(Collection entries)
------------------------------------------------------------

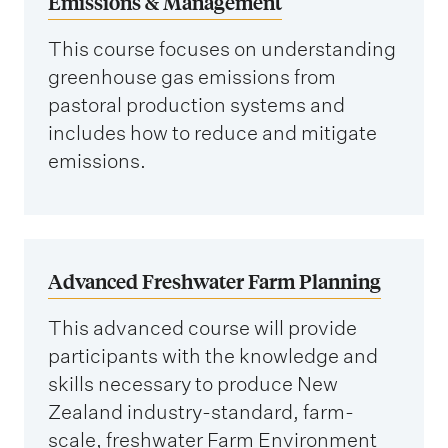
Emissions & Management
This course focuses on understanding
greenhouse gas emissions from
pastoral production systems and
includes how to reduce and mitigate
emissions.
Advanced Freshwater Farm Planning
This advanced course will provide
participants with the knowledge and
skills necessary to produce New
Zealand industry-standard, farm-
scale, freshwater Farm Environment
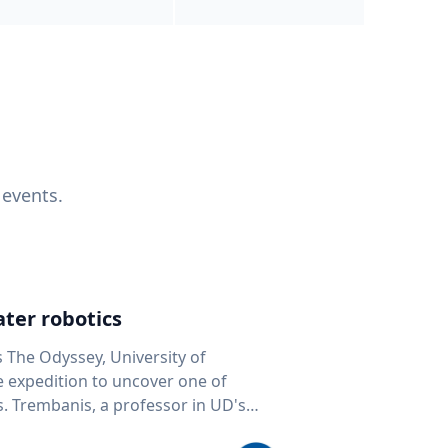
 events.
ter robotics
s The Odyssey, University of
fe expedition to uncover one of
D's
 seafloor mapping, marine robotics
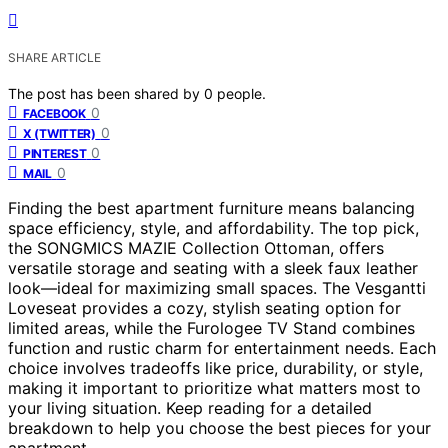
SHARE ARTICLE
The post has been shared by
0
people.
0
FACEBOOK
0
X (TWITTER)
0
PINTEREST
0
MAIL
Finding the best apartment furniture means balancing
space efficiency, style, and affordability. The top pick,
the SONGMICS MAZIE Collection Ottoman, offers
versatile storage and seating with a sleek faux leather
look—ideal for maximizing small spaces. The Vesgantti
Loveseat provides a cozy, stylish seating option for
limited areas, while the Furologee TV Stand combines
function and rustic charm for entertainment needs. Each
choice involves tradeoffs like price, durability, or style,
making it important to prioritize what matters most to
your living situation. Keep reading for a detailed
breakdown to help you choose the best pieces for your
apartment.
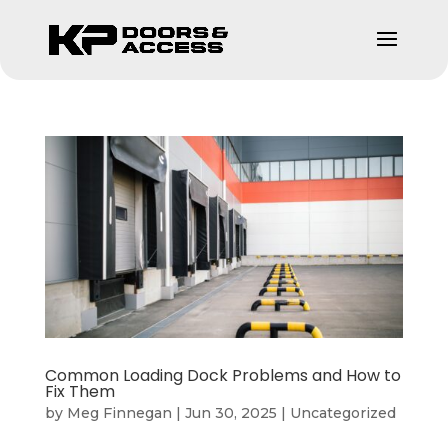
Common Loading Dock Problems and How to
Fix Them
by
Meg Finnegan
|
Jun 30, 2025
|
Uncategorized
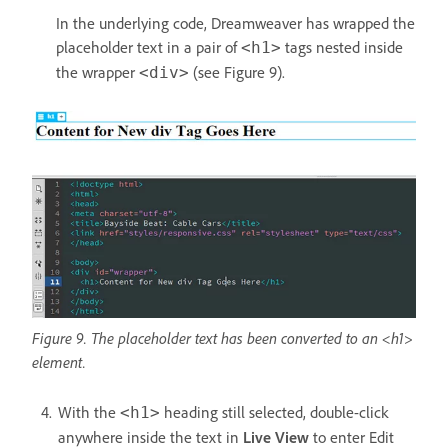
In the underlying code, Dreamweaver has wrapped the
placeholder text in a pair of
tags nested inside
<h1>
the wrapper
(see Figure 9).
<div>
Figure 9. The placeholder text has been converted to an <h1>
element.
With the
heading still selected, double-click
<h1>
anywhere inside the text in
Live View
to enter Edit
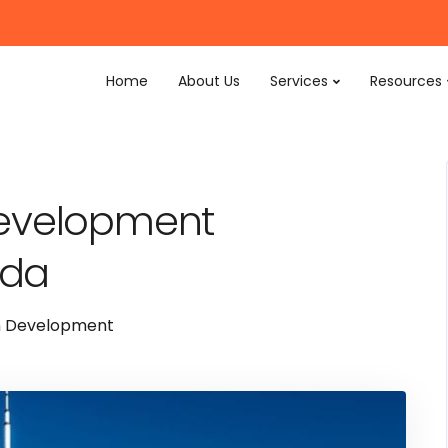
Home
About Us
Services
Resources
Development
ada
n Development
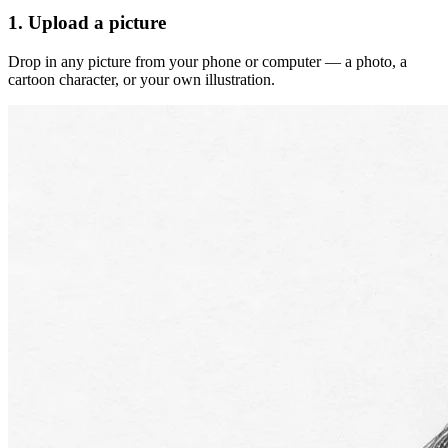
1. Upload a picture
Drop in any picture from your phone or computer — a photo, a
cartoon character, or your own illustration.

------------------------------------------------------------

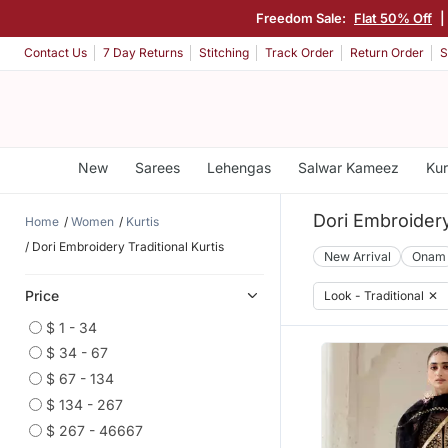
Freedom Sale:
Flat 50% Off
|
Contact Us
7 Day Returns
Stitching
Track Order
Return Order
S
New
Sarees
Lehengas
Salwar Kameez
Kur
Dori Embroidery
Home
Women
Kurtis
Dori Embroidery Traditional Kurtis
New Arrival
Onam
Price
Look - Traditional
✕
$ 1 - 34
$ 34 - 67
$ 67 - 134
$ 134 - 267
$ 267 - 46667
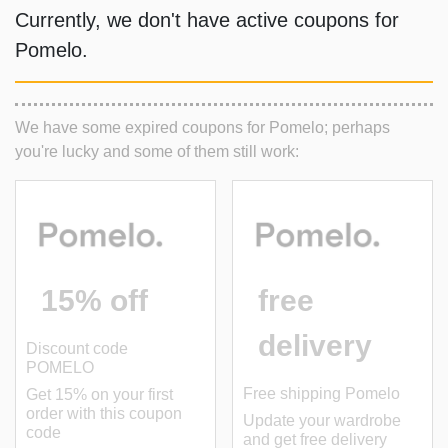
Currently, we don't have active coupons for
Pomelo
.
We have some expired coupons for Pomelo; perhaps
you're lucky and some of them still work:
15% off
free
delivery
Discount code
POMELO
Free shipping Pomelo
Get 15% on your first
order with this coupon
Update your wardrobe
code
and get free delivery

------------------------------------------------------------

● Work instruction
Every line above that holds the string "course" should be copied out.

● Final answer
This course focuses on understanding
This advanced course will provide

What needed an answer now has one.